4. Metrics, Algorithms, or Traffic Requirements of Programs Change On You
This is a frustrating one for sure. Sometimes ad networks and programs change their traffic requirements to join, such as the popular ad network Mediavine, which changed (i.e. increased) its blog pageview requirements in 2020. That feeling of being oh, so close, yet so far away from blog success (characterized by many bloggers as acceptance by Mediavine) is sometimes hard to swallow, especially given the energy a blogger has to sink in just to get close to an ad network traffic milestone.
And then there are social platforms like Pinterest, which can be a blogger’s dream or nightmare, for traffic generation. Recently, Pinterest changed the game and started requiring bloggers to produce mass quantities of fresh pins to get noticed. And for some, even doing what they think they are expected to do to “win” at Pinterest, they see their numbers plummet. Early this year, I was inching closer toward a million monthly views on Pinterest. I took a few days off, and my numbers quickly crashed. I got discouraged, and took more of a Pinterest break. Weeks turned to a couple of months. My current monthly views are just under 20k, despite spending much of the year producing daily fresh “pins” and content that seemed to be making the Pinterest algorithm happy.
READ MORE: To Learn How to Use Pinterest for Blog Growth, Definitely Read How to Leverage Pinterest to Grow Your Blog. It will help you see how some bloggers find success (or not) with Pinterest.
5. Patience is Hard
Lots of newbie bloggers start blogging and then quit. Some might say they fail. I think it’s not so much they fail, but they get discouraged. Blogging takes a lot of patience. It’s easy to think, I don’t like my blog. It’s not giving back to me fast enough. However, to make money, a blogger has to learn to grow traffic, build readership (a blog audience), engage in blog marketing, and get good at blog monetization.
Start a blog from scratch has a steep learning curve. There’s a lot of learning and self-teaching that takes place. Every part of the blog process requires patience. Sometimes SO MUCH patience.
6. You’ve Got to Be Social
Another reason some bloggers don’t like their blog or get frustrated is that blogging requires you to be social. Nah, I’m not suggesting you have to be an extrovert to be a successful blogger or be an introvert with strong social resilience. However, blogging success requires effort beyond writing awesome, unique content that goes viral. Often, a blogger has to pour in a lot of time working social channels and networks, in addition to building a blog. This means connecting directly with people, interacting and engaging an audience, and producing content for social networks. Talk about a lot of socializing!

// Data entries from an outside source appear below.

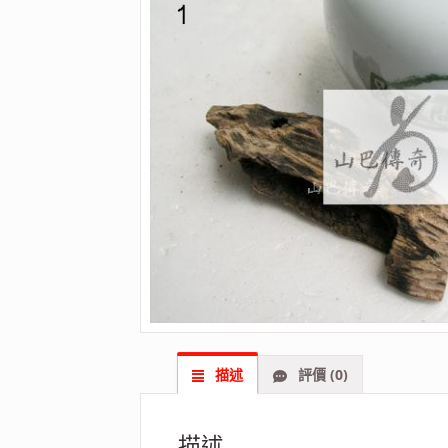
描述
評價 (0)
描述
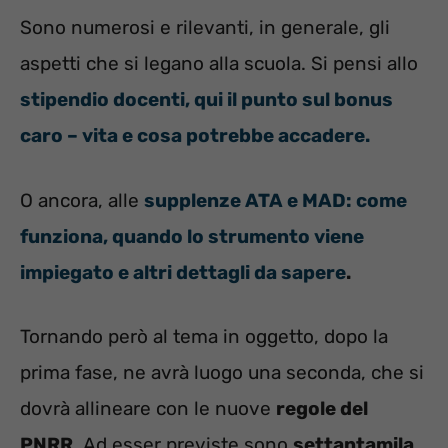
Sono numerosi e rilevanti, in generale, gli
aspetti che si legano alla scuola. Si pensi allo
stipendio docenti, qui il punto sul bonus
caro – vita e cosa potrebbe accadere.
O ancora, alle
supplenze ATA e MAD: come
funziona, quando lo strumento viene
impiegato e altri dettagli da sapere
.
Tornando però al tema in oggetto, dopo la
prima fase, ne avrà luogo una seconda, che si
dovrà allineare con le nuove
regole del
PNRR
. Ad esser previste sono
settantamila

Speaking of being social, come follow me on my socials. 😉
Follow Me on Social Media! 😉
Turn That Frown Upside Down
Okay, rant over. I’m ready to dive back into my writing now.
And I hope now that you can see you’re not the only frustrated blogger out there. There’s definitely a strange sort of comfort in shared misery. It’s like that miserable grey sweater of mine. I’m not ready to let go of it yet. It has potential.
Happy blogging. Go get that success!